7. Socio-Cognitive and Reflexive Modeling
- Social Structure Modeling: Beyond pure diagnostic reasoning, some simulations explore the embedding of Doctor Agents in cognitive social structures reflecting social-tie weighting, reflexive confidence updates, and feedback loops from network reputation, closely reflecting phenomena observed in real medical communities (Majumder, 2024).
- Evolution and Agent-Based Simulation: Simulacra such as Agent Hospital implement agent evolution entirely through memory augmentation and reflection without parameter fine-tuning, enabling rapid scaling and curriculum adaptation across tens of thousands of simulated patient interactions (Li et al., 2024).
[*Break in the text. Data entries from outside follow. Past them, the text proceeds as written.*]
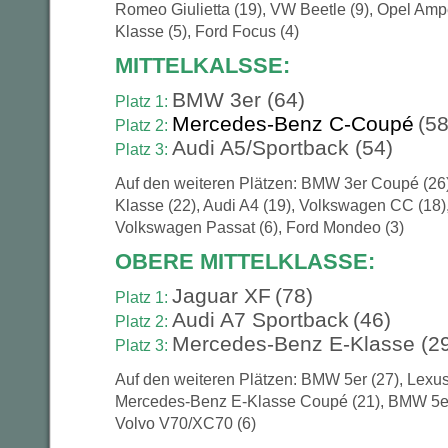
Romeo Giulietta (19), VW Beetle (9), Opel Amp
Klasse (5), Ford Focus (4)
MITTELKALSSE:
BMW 3er
(64)
Platz 1:
Mercedes-Benz C-Coupé
(58
Platz 2:
Audi A5/Sportback (54)
Platz 3:
Auf den weiteren Plätzen: BMW 3er Coupé (26
Klasse (22), Audi A4 (19), Volkswagen CC (18), 
Volkswagen Passat (6), Ford Mondeo (3)
OBERE MITTELKLASSE:
Jaguar XF
(78)
Platz 1:
Audi A7 Sportback
(46)
Platz 2:
Mercedes-Benz E-Klasse (2
Platz 3:
Auf den weiteren Plätzen: BMW 5er (27), Lexus
Mercedes-Benz E-Klasse Coupé (21), BMW 5er 
Volvo V70/XC70 (6)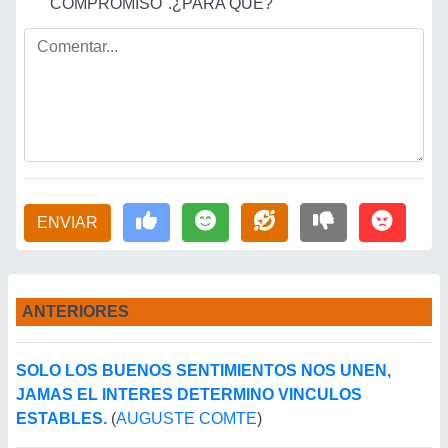
"COMPROMISO".¿PARA QUÉ?
ENVIAR
ANTERIORES
SOLO LOS BUENOS SENTIMIENTOS NOS UNEN,
JAMAS EL INTERES DETERMINO VINCULOS
ESTABLES.
(
AUGUSTE COMTE
)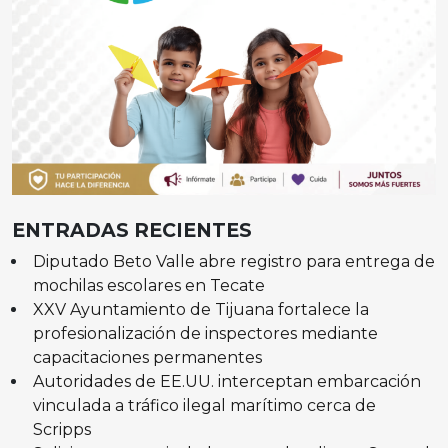
ENTRADAS RECIENTES
Diputado Beto Valle abre registro para entrega de
mochilas escolares en Tecate
XXV Ayuntamiento de Tijuana fortalece la
profesionalización de inspectores mediante
capacitaciones permanentes
Autoridades de EE.UU. interceptan embarcación
vinculada a tráfico ilegal marítimo cerca de
Scripps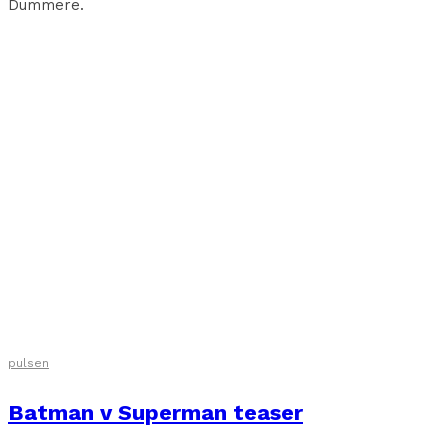
Dummere.
pulsen
Batman v Superman teaser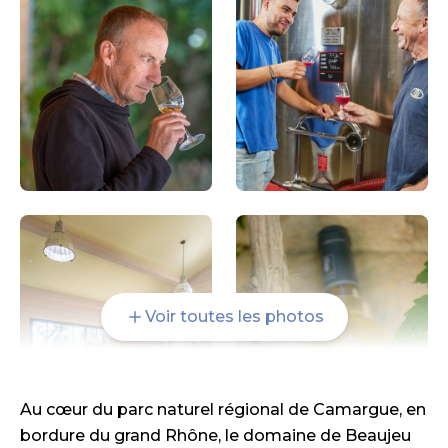
Voir toutes les photos
Au cœur du parc naturel régional de Camargue, en
bordure du grand Rhône, le domaine de Beaujeu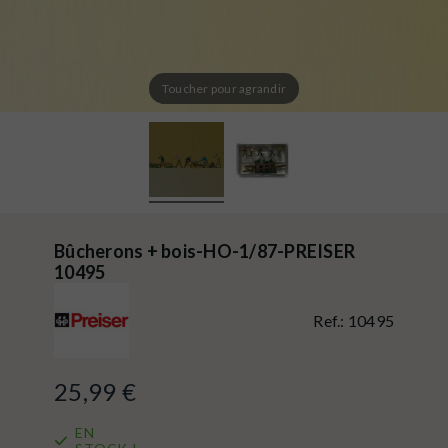
Toucher pour agrandir
Bûcherons + bois-HO-1/87-PREISER
10495
Ref.:
10495
25,99 €
EN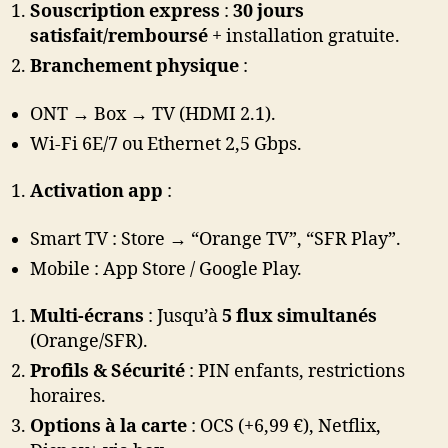
Souscription express
:
30 jours
satisfait/remboursé
+ installation gratuite.
Branchement physique
:
ONT → Box → TV (HDMI 2.1).
Wi-Fi 6E/7 ou Ethernet 2,5 Gbps.
Activation app
:
Smart TV : Store → “Orange TV”, “SFR Play”.
Mobile : App Store / Google Play.
Multi-écrans
: Jusqu’à
5 flux simultanés
(Orange/SFR).
Profils & Sécurité
: PIN enfants, restrictions
horaires.
Options à la carte
: OCS (+6,99 €), Netflix,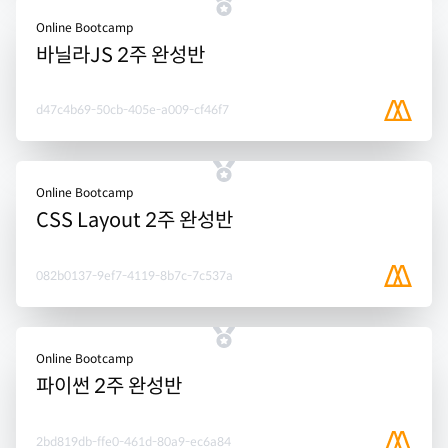
Online Bootcamp
바닐라JS 2주 완성반
d47c4b69-50cb-405e-a009-cf46f7
Online Bootcamp
CSS Layout 2주 완성반
082b0137-9ef7-4119-8b7c-7c537a
Online Bootcamp
파이썬 2주 완성반
2bd819db-ffe0-461d-80a9-ec6a84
In summary, the Doctor Agent paradigm fuses sequential interactive dialogue, modular and team-based reasoning, tool integration, robust data pipelines, and sophisticated consensus and reflection mechanisms to emulate and potentially scale key aspects of clinical expertise. These systems are now evaluated via multi-dimensional, scenario-based benchmarks under safety, robustness, and communication metrics closely aligned with real-world clinical competence (Schmidgall et al., 2024, Gong et al., 29 Sep 2025, Kozlova et al., 26 Mar 2026, Bashir et al., 1 Dec 2025). State-of-the-art instantiations involve dynamic adaptation, explicit safety layers, and ablation-tested architectures that ensure both high diagnostic correctness and pragmatic clinical efficacy.